> [TASK REQUIREMENTS]: Copy each line of the records that includes "week".

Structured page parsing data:
--- START ---

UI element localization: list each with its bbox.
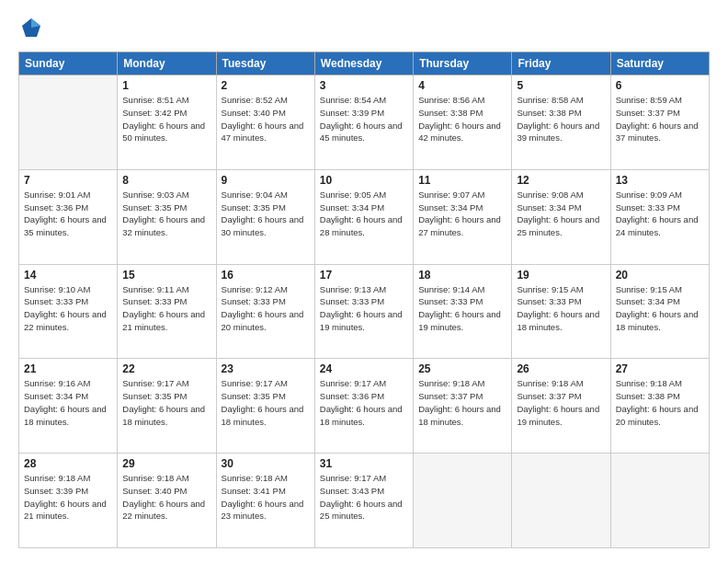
day-info: Sunrise: 9:01 AMSunset: 3:36 PMDaylight:… xyxy=(24,189,112,239)
day-number: 4 xyxy=(418,79,506,92)
calendar-cell: 15Sunrise: 9:11 AMSunset: 3:33 PMDayligh… xyxy=(118,264,216,359)
calendar-cell: 14Sunrise: 9:10 AMSunset: 3:33 PMDayligh… xyxy=(19,264,118,359)
day-number: 9 xyxy=(222,174,310,187)
day-info: Sunrise: 9:18 AMSunset: 3:37 PMDaylight:… xyxy=(418,377,506,428)
day-number: 20 xyxy=(616,269,704,282)
day-number: 14 xyxy=(24,269,112,282)
day-info: Sunrise: 8:51 AMSunset: 3:42 PMDaylight:… xyxy=(122,94,210,144)
day-info: Sunrise: 9:15 AMSunset: 3:34 PMDaylight:… xyxy=(616,283,704,334)
day-number: 3 xyxy=(320,79,408,92)
day-info: Sunrise: 9:18 AMSunset: 3:41 PMDaylight:… xyxy=(222,472,310,523)
calendar-cell: 27Sunrise: 9:18 AMSunset: 3:38 PMDayligh… xyxy=(610,359,709,454)
day-number: 29 xyxy=(122,457,210,470)
day-info: Sunrise: 9:18 AMSunset: 3:39 PMDaylight:… xyxy=(24,472,112,523)
calendar-cell: 12Sunrise: 9:08 AMSunset: 3:34 PMDayligh… xyxy=(512,169,610,264)
day-info: Sunrise: 9:15 AMSunset: 3:33 PMDaylight:… xyxy=(517,283,605,334)
day-number: 25 xyxy=(418,362,506,375)
col-header-sunday: Sunday xyxy=(19,52,118,75)
day-info: Sunrise: 9:09 AMSunset: 3:33 PMDaylight:… xyxy=(616,189,704,239)
calendar-cell: 23Sunrise: 9:17 AMSunset: 3:35 PMDayligh… xyxy=(216,359,314,454)
calendar-cell: 21Sunrise: 9:16 AMSunset: 3:34 PMDayligh… xyxy=(19,359,118,454)
calendar-cell: 1Sunrise: 8:51 AMSunset: 3:42 PMDaylight… xyxy=(118,75,216,170)
calendar-cell: 10Sunrise: 9:05 AMSunset: 3:34 PMDayligh… xyxy=(314,169,413,264)
day-number: 10 xyxy=(320,174,408,187)
calendar-cell: 5Sunrise: 8:58 AMSunset: 3:38 PMDaylight… xyxy=(512,75,610,170)
day-info: Sunrise: 8:54 AMSunset: 3:39 PMDaylight:… xyxy=(320,94,408,144)
calendar-cell xyxy=(512,454,610,548)
day-number: 7 xyxy=(24,174,112,187)
day-number: 17 xyxy=(320,269,408,282)
calendar-cell: 30Sunrise: 9:18 AMSunset: 3:41 PMDayligh… xyxy=(216,454,314,548)
day-number: 24 xyxy=(320,362,408,375)
day-info: Sunrise: 9:05 AMSunset: 3:34 PMDaylight:… xyxy=(320,189,408,239)
calendar-cell: 8Sunrise: 9:03 AMSunset: 3:35 PMDaylight… xyxy=(118,169,216,264)
day-number: 5 xyxy=(517,79,605,92)
col-header-friday: Friday xyxy=(512,52,610,75)
calendar-cell: 20Sunrise: 9:15 AMSunset: 3:34 PMDayligh… xyxy=(610,264,709,359)
calendar-week-4: 21Sunrise: 9:16 AMSunset: 3:34 PMDayligh… xyxy=(19,359,710,454)
day-number: 6 xyxy=(616,79,704,92)
day-info: Sunrise: 9:17 AMSunset: 3:35 PMDaylight:… xyxy=(222,377,310,428)
calendar-cell: 31Sunrise: 9:17 AMSunset: 3:43 PMDayligh… xyxy=(314,454,413,548)
day-info: Sunrise: 9:12 AMSunset: 3:33 PMDaylight:… xyxy=(222,283,310,334)
day-number: 23 xyxy=(222,362,310,375)
day-number: 19 xyxy=(517,269,605,282)
calendar-week-5: 28Sunrise: 9:18 AMSunset: 3:39 PMDayligh… xyxy=(19,454,710,548)
calendar-table: SundayMondayTuesdayWednesdayThursdayFrid… xyxy=(18,52,710,548)
calendar-week-3: 14Sunrise: 9:10 AMSunset: 3:33 PMDayligh… xyxy=(19,264,710,359)
calendar-cell: 25Sunrise: 9:18 AMSunset: 3:37 PMDayligh… xyxy=(414,359,512,454)
calendar-cell: 13Sunrise: 9:09 AMSunset: 3:33 PMDayligh… xyxy=(610,169,709,264)
logo-icon xyxy=(18,15,44,40)
day-info: Sunrise: 8:56 AMSunset: 3:38 PMDaylight:… xyxy=(418,94,506,144)
day-info: Sunrise: 9:17 AMSunset: 3:43 PMDaylight:… xyxy=(320,472,408,523)
day-info: Sunrise: 9:03 AMSunset: 3:35 PMDaylight:… xyxy=(122,189,210,239)
calendar-cell: 18Sunrise: 9:14 AMSunset: 3:33 PMDayligh… xyxy=(414,264,512,359)
day-info: Sunrise: 8:52 AMSunset: 3:40 PMDaylight:… xyxy=(222,94,310,144)
day-info: Sunrise: 9:17 AMSunset: 3:35 PMDaylight:… xyxy=(122,377,210,428)
day-number: 18 xyxy=(418,269,506,282)
day-number: 1 xyxy=(122,79,210,92)
calendar-cell: 28Sunrise: 9:18 AMSunset: 3:39 PMDayligh… xyxy=(19,454,118,548)
day-number: 21 xyxy=(24,362,112,375)
day-info: Sunrise: 9:18 AMSunset: 3:38 PMDaylight:… xyxy=(616,377,704,428)
calendar-week-1: 1Sunrise: 8:51 AMSunset: 3:42 PMDaylight… xyxy=(19,75,710,170)
col-header-tuesday: Tuesday xyxy=(216,52,314,75)
day-number: 27 xyxy=(616,362,704,375)
day-number: 11 xyxy=(418,174,506,187)
day-number: 15 xyxy=(122,269,210,282)
calendar-cell xyxy=(610,454,709,548)
day-info: Sunrise: 8:58 AMSunset: 3:38 PMDaylight:… xyxy=(517,94,605,144)
day-info: Sunrise: 9:16 AMSunset: 3:34 PMDaylight:… xyxy=(24,377,112,428)
day-info: Sunrise: 9:08 AMSunset: 3:34 PMDaylight:… xyxy=(517,189,605,239)
day-number: 28 xyxy=(24,457,112,470)
calendar-cell: 24Sunrise: 9:17 AMSunset: 3:36 PMDayligh… xyxy=(314,359,413,454)
calendar-cell: 7Sunrise: 9:01 AMSunset: 3:36 PMDaylight… xyxy=(19,169,118,264)
day-info: Sunrise: 9:14 AMSunset: 3:33 PMDaylight:… xyxy=(418,283,506,334)
day-number: 26 xyxy=(517,362,605,375)
day-info: Sunrise: 9:04 AMSunset: 3:35 PMDaylight:… xyxy=(222,189,310,239)
calendar-cell: 9Sunrise: 9:04 AMSunset: 3:35 PMDaylight… xyxy=(216,169,314,264)
page: SundayMondayTuesdayWednesdayThursdayFrid… xyxy=(0,0,728,563)
day-number: 22 xyxy=(122,362,210,375)
calendar-cell: 17Sunrise: 9:13 AMSunset: 3:33 PMDayligh… xyxy=(314,264,413,359)
logo xyxy=(18,15,48,40)
calendar-cell: 16Sunrise: 9:12 AMSunset: 3:33 PMDayligh… xyxy=(216,264,314,359)
calendar-cell: 22Sunrise: 9:17 AMSunset: 3:35 PMDayligh… xyxy=(118,359,216,454)
calendar-cell xyxy=(19,75,118,170)
calendar-cell: 29Sunrise: 9:18 AMSunset: 3:40 PMDayligh… xyxy=(118,454,216,548)
day-number: 2 xyxy=(222,79,310,92)
calendar-cell: 11Sunrise: 9:07 AMSunset: 3:34 PMDayligh… xyxy=(414,169,512,264)
day-info: Sunrise: 9:13 AMSunset: 3:33 PMDaylight:… xyxy=(320,283,408,334)
calendar-cell xyxy=(414,454,512,548)
col-header-thursday: Thursday xyxy=(414,52,512,75)
col-header-saturday: Saturday xyxy=(610,52,709,75)
day-info: Sunrise: 9:11 AMSunset: 3:33 PMDaylight:… xyxy=(122,283,210,334)
calendar-cell: 2Sunrise: 8:52 AMSunset: 3:40 PMDaylight… xyxy=(216,75,314,170)
day-info: Sunrise: 8:59 AMSunset: 3:37 PMDaylight:… xyxy=(616,94,704,144)
calendar-cell: 4Sunrise: 8:56 AMSunset: 3:38 PMDaylight… xyxy=(414,75,512,170)
header xyxy=(18,15,710,40)
col-header-monday: Monday xyxy=(118,52,216,75)
day-number: 8 xyxy=(122,174,210,187)
calendar-week-2: 7Sunrise: 9:01 AMSunset: 3:36 PMDaylight… xyxy=(19,169,710,264)
day-number: 13 xyxy=(616,174,704,187)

--- END ---

> [SOLUTION TO THIS TASK]:
calendar-week-4: 21Sunrise: 9:16 AMSunset: 3:34 PMDayligh… xyxy=(19,359,710,454)
calendar-week-5: 28Sunrise: 9:18 AMSunset: 3:39 PMDayligh… xyxy=(19,454,710,548)
calendar-week-3: 14Sunrise: 9:10 AMSunset: 3:33 PMDayligh… xyxy=(19,264,710,359)
calendar-week-1: 1Sunrise: 8:51 AMSunset: 3:42 PMDaylight… xyxy=(19,75,710,170)
calendar-week-2: 7Sunrise: 9:01 AMSunset: 3:36 PMDaylight… xyxy=(19,169,710,264)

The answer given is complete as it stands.